The image shows a relaxed client lying on a massage table, receiving a neck massage from a therapist. The therapist is wearing a professional uniform with a visible Physio Connex logo, indicative of a clinical setting. The client is covered with a cozy beige towel, suggesting a comfortable and therapeutic environment. The focus is on the gentle hand placement of the therapist at the back of the client's neck, a technique likely aimed at relieving tension.

The most common complication of Diabetes is peripheral neuropathy. Peripheral neuropathy is injury to the nerves that exist outside our spinal cord or brain such as within our hands or feet. People with Diabetes typically first notice symptoms such as numbness, pain, or tingling in their feet and lower leg.

Although more research is needed, some evidence suggests that YES massage therapy may help people with Diabetes manage neuropathy symptoms. Some studies have also found that massage may:

  • Help lower blood glucose levels
  • Decrease Haemoglobin A1C levels (which is used to monitor Diabetes)
  • Improve pain
  • Improve circulation and diabetic foot ulcers

Massage may also help manage peripheral arterial disease. Peripheral arterial disease is when plaque build-up narrows your blood vessels and decreases circulation to your limbs. It commonly occurs in people with Type 2 Diabetes and increases risk of heart attack and stroke.

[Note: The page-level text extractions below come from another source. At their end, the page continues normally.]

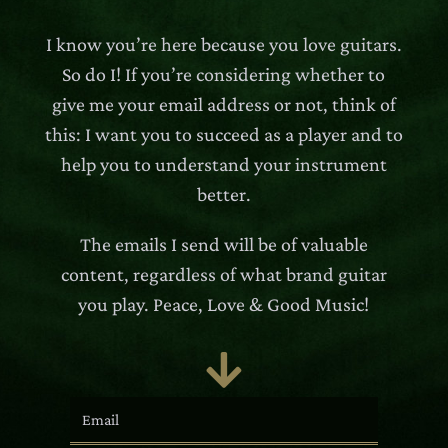
I know you’re here because you love guitars.
So do I! If you’re considering whether to
give me your email address or not, think of
this: I want you to succeed as a player and to
help you to understand your instrument
better.
The emails I send will be of valuable
content, regardless of what brand guitar
you play. Peace, Love & Good Music!
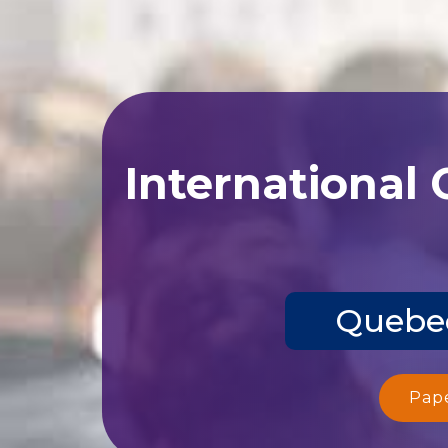
International
Quebec
Pap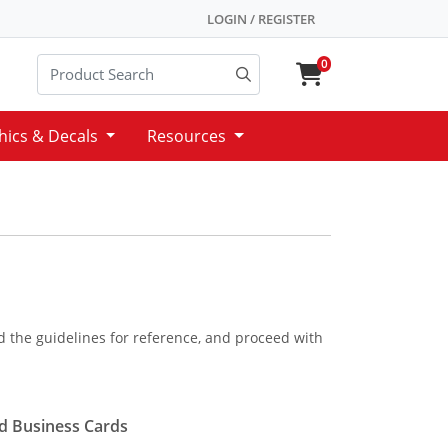
LOGIN / REGISTER
0
hics & Decals
Resources
ad the guidelines for reference, and proceed with
d Business Cards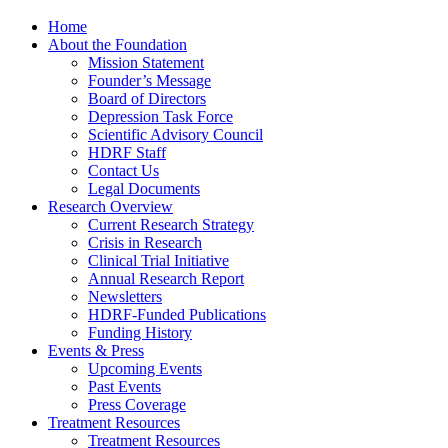
Home
About the Foundation
Mission Statement
Founder’s Message
Board of Directors
Depression Task Force
Scientific Advisory Council
HDRF Staff
Contact Us
Legal Documents
Research Overview
Current Research Strategy
Crisis in Research
Clinical Trial Initiative
Annual Research Report
Newsletters
HDRF-Funded Publications
Funding History
Events & Press
Upcoming Events
Past Events
Press Coverage
Treatment Resources
Treatment Resources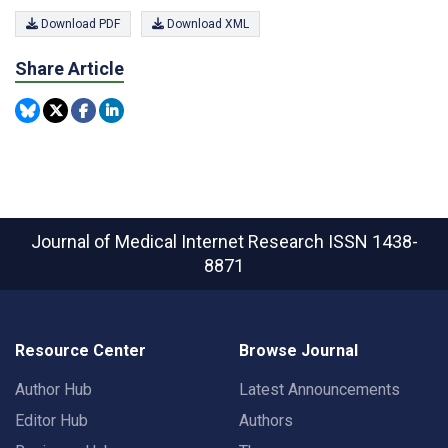
Download PDF
Download XML
Share Article
Journal of Medical Internet Research
ISSN 1438-
8871
Resource Center
Browse Journal
Author Hub
Latest Announcements
Editor Hub
Authors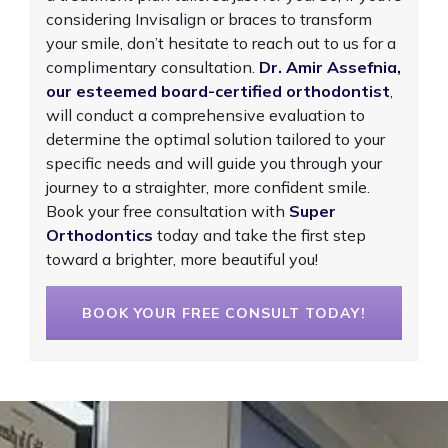
considering Invisalign or braces to transform
your smile, don’t hesitate to reach out to us for a
complimentary consultation.
Dr. Amir Assefnia,
our esteemed board-certified orthodontist
,
will conduct a comprehensive evaluation to
determine the optimal solution tailored to your
specific needs and will guide you through your
journey to a straighter, more confident smile.
Book your free consultation with
Super
Orthodontics
today and take the first step
toward a brighter, more beautiful you!
BOOK YOUR FREE CONSULT TODAY!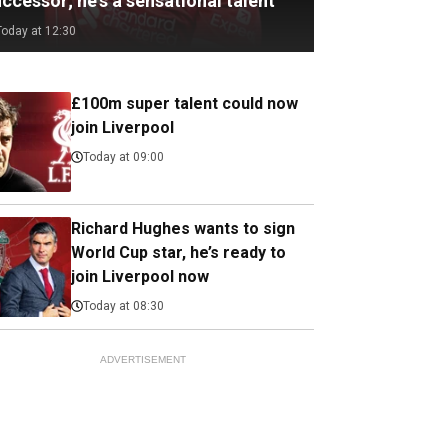
ccessor; he's a sensational talent
Today at 12:30
£100m super talent could now
join Liverpool
Today at 09:00
Richard Hughes wants to sign
World Cup star, he’s ready to
join Liverpool now
Today at 08:30
ADVERTISEMENT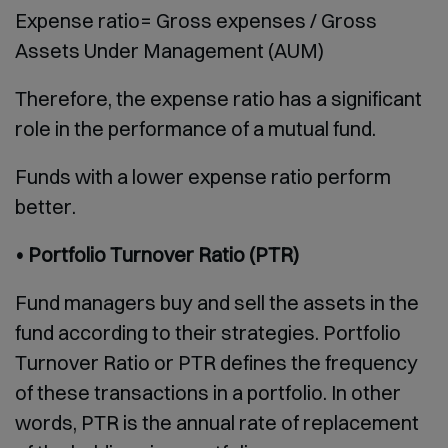
Expense ratio= Gross expenses / Gross
Assets Under Management (AUM)
Therefore, the expense ratio has a significant
role in the performance of a mutual fund.
Funds with a lower expense ratio perform
better.
• Portfolio Turnover Ratio (PTR)
Fund managers buy and sell the assets in the
fund according to their strategies. Portfolio
Turnover Ratio or PTR defines the frequency
of these transactions in a portfolio. In other
words, PTR is the annual rate of replacement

Massage can improve circulation in the lower limbs of people with Type 2 Diabetes.

Lymphatic drainage through massage lightly redirects lymph blockages into functional lymphatic channels; thus, limiting the “stored” fluid in the body.  Many diabetics suffer from retained fluid and this method can achieve greater relief of the neuropathy – releasing pressure on the muscle tissue and skin.

Functionally, massage of the feet and calves see significant improvements in range of motion, ability to stand up from a seated position, and foot sensation.

There are no serious complications documented regarding massage, however there is a small risk of inducing low blood sugar in patients using insulin. It’s a good idea to bring a source of sugar, such as glucose tablets or juice to take after your consultation.

It is always best to keep good lines of communication open with your therapist before, during, and after your massage. It is also important to seek consult with a qualified clinical remedial massage therapist who is trained and frequently treats chronic disease.